Around this time of year taxpayers can get anxious about the threat of identity theft especially when it comes to tax fraud. We receive questions regarding how you can protect your data and personal information, and we hear a lot of unrealistic and exaggerated advice that is only confusing taxpayers and spreading fear. Here are five points we believe will help taxpayers protect themselves and their financial information:
- Not all data breaches or computer hacks result in identity-theft-related tax fraud. There are thousands of breaches and internet scams a week and it can be hard to tell which ones are a direct threat to you. First, you need to understand that not all scams are identity theft targeted and not every identity theft is tax related. If you know that your information has been compromised, it is important to contact the company with whom the information was associated. Some companies have already began protecting you and implementing damage control tactics. Other companies might offer credit monitoring and black-market information reviews.
- Filing Early Doesn’t Prevent Identity Theft – This tax season we have seen a bigger push to electronically file your tax returns early. While we, and most, tax professionals recommend that you file online to prevent a second fraudulent return being filed, this does not fix the underlying issue. Your personal information is still in the hands of somebody else, even though they may not get to file a return in your name. We recommend still following up with the company that lost your data.

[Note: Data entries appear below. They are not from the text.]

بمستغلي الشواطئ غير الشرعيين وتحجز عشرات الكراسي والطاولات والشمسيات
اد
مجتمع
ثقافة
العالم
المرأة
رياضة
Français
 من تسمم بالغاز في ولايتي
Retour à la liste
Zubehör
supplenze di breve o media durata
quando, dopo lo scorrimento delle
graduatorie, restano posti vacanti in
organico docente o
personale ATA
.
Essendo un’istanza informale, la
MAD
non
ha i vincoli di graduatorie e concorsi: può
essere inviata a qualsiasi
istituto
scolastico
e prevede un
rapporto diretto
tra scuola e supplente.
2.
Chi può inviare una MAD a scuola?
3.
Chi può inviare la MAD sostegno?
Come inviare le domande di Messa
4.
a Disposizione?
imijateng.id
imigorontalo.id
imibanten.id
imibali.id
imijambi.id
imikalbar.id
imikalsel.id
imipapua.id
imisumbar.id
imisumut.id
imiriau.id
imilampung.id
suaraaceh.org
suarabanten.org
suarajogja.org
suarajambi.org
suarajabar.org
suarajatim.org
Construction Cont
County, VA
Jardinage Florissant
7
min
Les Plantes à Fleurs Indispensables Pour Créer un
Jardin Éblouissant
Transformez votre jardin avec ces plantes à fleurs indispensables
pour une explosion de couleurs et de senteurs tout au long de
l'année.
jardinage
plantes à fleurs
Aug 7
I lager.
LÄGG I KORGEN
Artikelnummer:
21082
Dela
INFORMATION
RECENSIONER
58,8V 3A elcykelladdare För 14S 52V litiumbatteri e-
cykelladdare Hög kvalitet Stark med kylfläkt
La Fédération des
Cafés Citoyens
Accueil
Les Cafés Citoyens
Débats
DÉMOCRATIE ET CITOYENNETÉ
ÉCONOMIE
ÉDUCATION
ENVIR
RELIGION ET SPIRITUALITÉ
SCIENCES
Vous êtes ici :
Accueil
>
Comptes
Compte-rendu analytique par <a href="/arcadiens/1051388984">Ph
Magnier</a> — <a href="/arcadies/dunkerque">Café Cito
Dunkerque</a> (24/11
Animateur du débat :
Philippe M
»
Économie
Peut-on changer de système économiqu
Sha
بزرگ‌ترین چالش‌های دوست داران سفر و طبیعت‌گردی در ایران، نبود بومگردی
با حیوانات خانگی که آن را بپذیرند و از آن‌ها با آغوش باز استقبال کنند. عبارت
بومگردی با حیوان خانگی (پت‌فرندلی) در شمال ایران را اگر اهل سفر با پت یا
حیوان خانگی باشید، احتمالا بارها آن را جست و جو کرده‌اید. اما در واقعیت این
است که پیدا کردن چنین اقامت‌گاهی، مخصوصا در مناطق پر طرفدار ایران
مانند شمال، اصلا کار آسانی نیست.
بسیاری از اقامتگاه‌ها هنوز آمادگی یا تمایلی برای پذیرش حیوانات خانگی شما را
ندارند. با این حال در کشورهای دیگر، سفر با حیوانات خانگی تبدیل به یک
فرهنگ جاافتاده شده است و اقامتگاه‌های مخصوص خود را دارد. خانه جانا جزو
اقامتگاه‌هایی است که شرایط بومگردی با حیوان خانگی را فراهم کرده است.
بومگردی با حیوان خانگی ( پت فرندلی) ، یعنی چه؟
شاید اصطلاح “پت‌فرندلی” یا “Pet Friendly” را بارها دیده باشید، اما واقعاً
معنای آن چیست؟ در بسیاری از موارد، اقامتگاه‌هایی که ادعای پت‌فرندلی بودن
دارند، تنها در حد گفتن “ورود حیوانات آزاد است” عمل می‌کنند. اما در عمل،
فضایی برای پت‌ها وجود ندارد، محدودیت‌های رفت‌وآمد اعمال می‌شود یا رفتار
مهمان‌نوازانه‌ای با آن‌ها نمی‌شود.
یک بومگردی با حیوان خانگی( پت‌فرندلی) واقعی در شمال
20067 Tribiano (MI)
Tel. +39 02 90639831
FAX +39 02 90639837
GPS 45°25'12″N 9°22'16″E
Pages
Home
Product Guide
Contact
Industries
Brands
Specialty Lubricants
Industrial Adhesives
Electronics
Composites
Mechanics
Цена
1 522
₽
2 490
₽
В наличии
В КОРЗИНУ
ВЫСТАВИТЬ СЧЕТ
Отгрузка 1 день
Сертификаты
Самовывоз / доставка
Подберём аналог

- Rushing to file an incomplete return isn’t a good strategy – Filing early is a good idea, however, that is only the case if the return is complete and accurate. A lot of individuals believe that filing early, inaccurate or incomplete, will save them from identity theft or that they can pick up on it later. The IRS will penalize you for this, in the form of fiscal penalties or delays on your return. File when you have the time to complete an accurate return, it is worth it! Check your work!

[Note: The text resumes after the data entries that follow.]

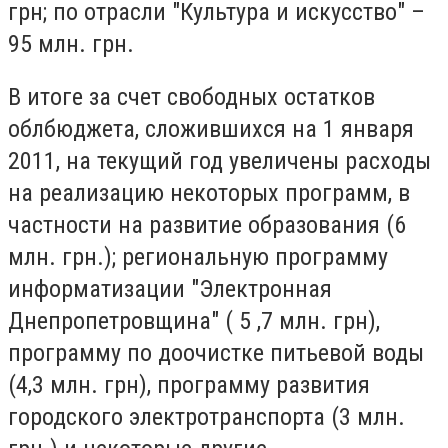
грн; по отрасли "Культура и искусство" –
95 млн. грн.
В итоге за счет свободных остатков
облбюджета, сложившихся на 1 января
2011, на текущий год увеличены расходы
на реализацию некоторых программ, в
частности на развитие образования (6
млн. грн.); региональную программу
информатизации "Электронная
Днепропетровщина" ( 5 ,7 млн. ​​грн),
программу по доочистке питьевой воды
(4,3 млн. грн), программу развития
городского электротранспорта (3 млн.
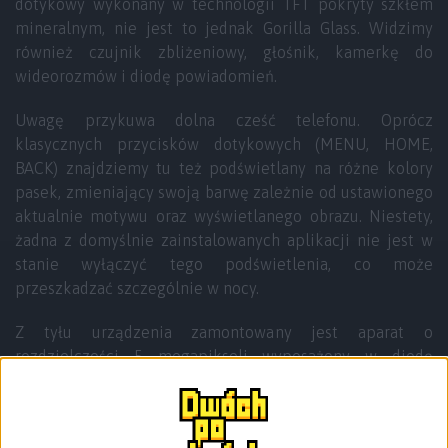
dotykowy wykonany w technologii TFT pokryty szkłem
mineralnym, nie jest to jednak Gorilla Glass. Widzimy
również czujnik zbliżeniowy, głośnik, kamerkę do
wideorozmów i diodę powiadomień.
Uwagę przykuwa dolna cześć telefonu. Oprócz
klasycznych przycisków dotykowych (MENU, HOME,
BACK) znajdziemy tu też podświetlany na różne kolory
pasek, zmieniający swoją barwę zależnie od ustawionego
aktualnie motywu oraz wyświetlanego obrazu. Niestety,
żadna z domyślnie zainstalowanych aplikacji nie jest w
stanie wyłączyć tego podświetlenia, co może
przeszkadzać szczególnie w nocy.
Z tyłu urządzenia zamontowany jest aparat o
rozdzielczości 5 megapikseli wyposażony w diodę
doświetlającą oraz głośnik służący do odtwarzania
multimediów. Wykonana z gumowanego plastiku klapka
baterii jest świetnie spasowana, nie są wyczuwalne żadne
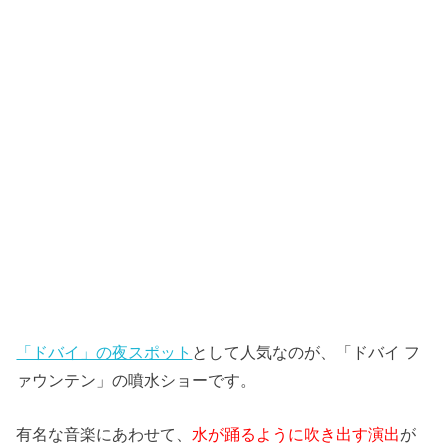
「ドバイ」の夜スポット
として人気なのが、「ドバイ フ
ァウンテン」の噴水ショーです。
有名な音楽にあわせて、
水が踊るように吹き出す演出
が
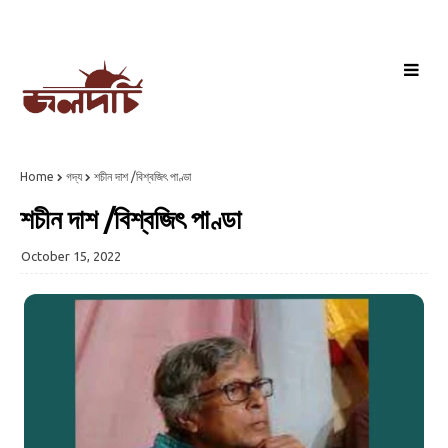
Home
গদ্য
শচীন দাশ /বিশ্বজিৎ পাণ্ডা
শচীন দাশ /বিশ্বজিৎ পাণ্ডা
October 15, 2022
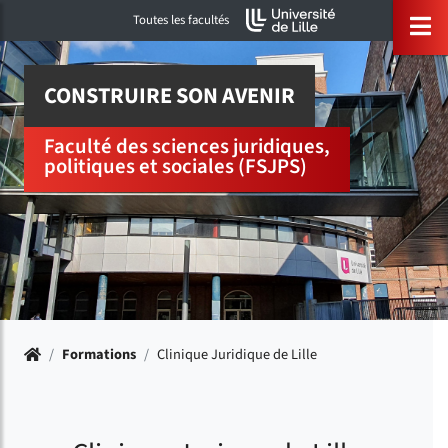
Accéder au menu principal
Accéder à la recherche
Accéder au pied de page
ermer menu
O
Toutes les facultés
CONSTRUIRE SON AVENIR
Faculté des sciences juridiques,
politiques et sociales (FSJPS)
Accueil
/
Formations
/
Clinique Juridique de Lille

- Not Every Taxpayer needs an IP Pin – An IP PIN, or Identity Protection Personal Identification Number, is a six-digit code that acts as a back-up for your social security number. It prevents your social security number from being used on a fraudulent return. The IRS can match your IP PIN and SS to ensure that you are the correct individual on the tax return. In order to qualify for a PIN you must have either received a letter from the IRS inviting you to get one or you filed a tax return last year in the state of Florida, Georgia, or the District of Columbia. You cannot opt into the IP PIN group if you do not meet criteria.
It’s important to protect yourself, especially during tax season. Being careful and vigilant can help you protect your identity. There is no full-proof way to keep yourself safe, but as long as you try and watch your credit carefully, you can help make sure if your identity does get stolen, the damage is fixable.